A-arc transition of state set I (move(I,a)) : defined as a state set J, where J is the totality of all states that can be reached from a state in I through an A-arc.
For example,
- The initial subset family C is empty [] and is represented by a table
| A subset of | Is marked or not |
|---|---|
- Calculate ε-closure(0) and set T0 = ε-closure(0) = {0,1,2,4,7}.

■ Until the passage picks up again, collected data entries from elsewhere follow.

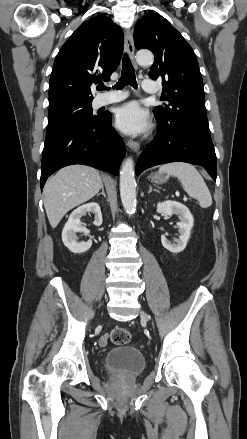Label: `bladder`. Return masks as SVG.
Returning <instances> with one entry per match:
<instances>
[{
  "instance_id": "obj_1",
  "label": "bladder",
  "mask_w": 247,
  "mask_h": 439,
  "mask_svg": "<svg viewBox=\"0 0 247 439\" xmlns=\"http://www.w3.org/2000/svg\"><path fill=\"white\" fill-rule=\"evenodd\" d=\"M145 365L144 354L133 346L112 349L104 357V367L113 376H136L144 370Z\"/></svg>"
}]
</instances>
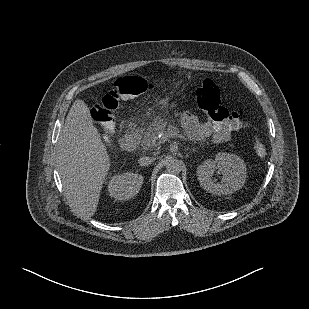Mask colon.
<instances>
[{
    "label": "colon",
    "mask_w": 309,
    "mask_h": 309,
    "mask_svg": "<svg viewBox=\"0 0 309 309\" xmlns=\"http://www.w3.org/2000/svg\"><path fill=\"white\" fill-rule=\"evenodd\" d=\"M153 88V84L136 76H122L98 97L96 106V120L100 121L104 132L112 134L116 130L115 111L121 100L132 99ZM196 101L200 110L212 123L238 127L242 124L244 112L242 110H229L221 104L220 89L211 79H205L196 90ZM257 156L264 157L267 154L266 146L261 140H255L253 144Z\"/></svg>",
    "instance_id": "colon-1"
}]
</instances>
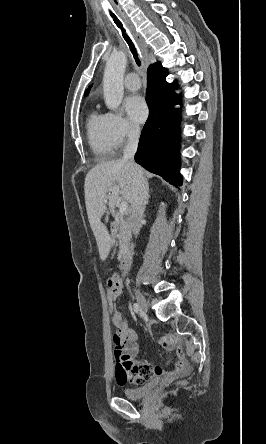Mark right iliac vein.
I'll return each mask as SVG.
<instances>
[{
  "label": "right iliac vein",
  "mask_w": 266,
  "mask_h": 444,
  "mask_svg": "<svg viewBox=\"0 0 266 444\" xmlns=\"http://www.w3.org/2000/svg\"><path fill=\"white\" fill-rule=\"evenodd\" d=\"M135 296H136L137 303H138V305H139V307H140V310H141L144 314H146V313L148 312V303H147L145 297H144L143 294H142L140 291H138V290H135Z\"/></svg>",
  "instance_id": "right-iliac-vein-1"
}]
</instances>
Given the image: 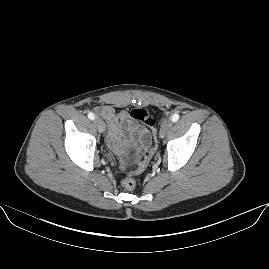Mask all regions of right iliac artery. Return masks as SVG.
<instances>
[{"instance_id":"1","label":"right iliac artery","mask_w":269,"mask_h":269,"mask_svg":"<svg viewBox=\"0 0 269 269\" xmlns=\"http://www.w3.org/2000/svg\"><path fill=\"white\" fill-rule=\"evenodd\" d=\"M88 118L91 119V120H94L95 119V116L93 113H89L88 114Z\"/></svg>"}]
</instances>
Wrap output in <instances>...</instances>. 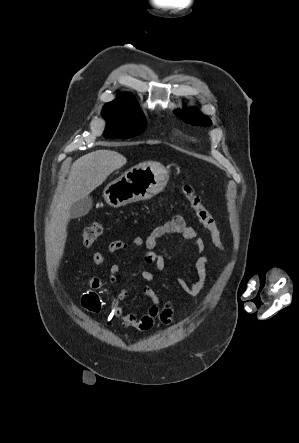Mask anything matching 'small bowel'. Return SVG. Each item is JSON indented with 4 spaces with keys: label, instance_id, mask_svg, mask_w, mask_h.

| A subset of | Is marked or not |
|---|---|
| T0 = {0,1,2,4,7} | 0 |
- Mark T0,
Closure (move(T0,a)) = {1,2,3,4,6,7,8};
Closure (T2 = ε-closure(move(T0,b)) = {1,2,4,5,6,7});
| A subset of | Is marked or not |
|---|---|
| T0 = {0,1,2,4,7} | 1 |
| T1 = {1,2,3,4,6,7,8} | 0 |
| ,2,4,5,6,7 T2 = {1} | 0 |
- Mark T1,
The T3 = epsilon – closure (move) (T1, a) =,2,3,4,6,7,8 {1}, namely the T1, T1 is in C
Closure (move(T1,b)) = {1,2,4,5,6,7};
| A subset of | Is marked or not |
|---|---|
| T0 = {0,1,2,4,7} | 1 |
| T1 = {1,2,3,4,6,7,8} | 1 |
| ,2,4,5,6,7 T2 = {1} | 0 |
| ,2,4,5,6,7,9 T3 = {1} | 0 |
- Mark T2,
The T4 = epsilon – closure (move) (T2, a) =,2,3,4,6,7,8 {1}, namely the T1, T1 is in C
The T4 = epsilon – closure (move (T2, b)) =,2,4,5,6,7 {1}, namely T2, T2 have in C
| A subset of | Is marked or not |
|---|---|
| T0 = {0,1,2,4,7} | 1 |
| T1 = {1,2,3,4,6,7,8} | 1 |
| ,2,4,5,6,7 T2 = {1} | 1 |
| ,2,4,5,6,7,9 T3 = {1} | 0 |
- Mark T3,
The T4 = epsilon – closure (move) (T3, a) =,2,3,4,6,7,8 {1}, namely the T1, T1 is in C
Closure (move(T3,b)) = {1,2,4,5,6,7,10};
| A subset of | Is marked or not |
|---|---|
| T0 = {0,1,2,4,7} | 1 |
| T1 = {1,2,3,4,6,7,8} | 1 |
| ,2,4,5,6,7 T2 = {1} | 1 |
| ,2,4,5,6,7,9 T3 = {1} | 1 |
| ,2,4,5,6,7,10 T4 = {1} | 0 |
- Marker T4,
The T4 = epsilon – closure (move) (T4, a) =,2,3,4,6,7,8 {1}, namely the T1, T1 is in C
The T4 = epsilon – closure (move (T4, b)) =,2,4,5,6,7 {1}, namely T2, T2 have in C
| A subset of | Is marked or not |
|---|---|
| T0 = {0,1,2,4,7} | 1 |
| T1 = {1,2,3,4,6,7,8} | 1 |
| ,2,4,5,6,7 T2 = {1} | 1 |
| ,2,4,5,6,7,9 T3 = {1} | 1 |
| ,2,4,5,6,7,10 T4 = {1} | 1 |
All subsets in C have been labeled, and the algorithm is over. Five subsets are constructed
,1,2,4,7 T0 = {0} T1 =,2,3,4,6,7,8 {1} T2 =,2,4,5,6,7 {1} T3, T4,2,4,5,6,7,9 {1} = =,2,4,5,6,7,10 {1}
Then the DFA M constructed by NFA N in FIG. 3.6 is as follows:
(1) S = {[T0],[T1],[T2],[T3],[T4]}
(2) the ∑ = {a, b}
(3)
D([T0],a)=[T1]
D([T0],b)=[T2]
D([T1],a)=[T1]
D([T1],b)=[T3]
D([T2],a)=[T1]
D([T2],b)=[T2]
D([T3],a)=[T1]
D([T3],b)=[T4]
D([T4],a)=[T1]
D([T4],b)=[T2]
(4) S0=[T0]
(5) ST=[T4]
To facilitate writing, rename [T0],[T1],[T2],[T3],[T4] and represent them as 0, 1, 2, 3, and 4 respectively. The state transition diagram of DFA M is shown in FIG. 3.8
conclusion
Subset method simply means adding the first subset of subset family C by ε-closure(0).
Traversal of subsets in subset C.
For each unlabeled subset Ti, mark Ti first, and then perform ε-closure(move(Ti, I)) operation for each input character I of Ti.
If the operation produces a new subset, the new subset is added to the subset family C.
If all members of C are labeled, the algorithm ends.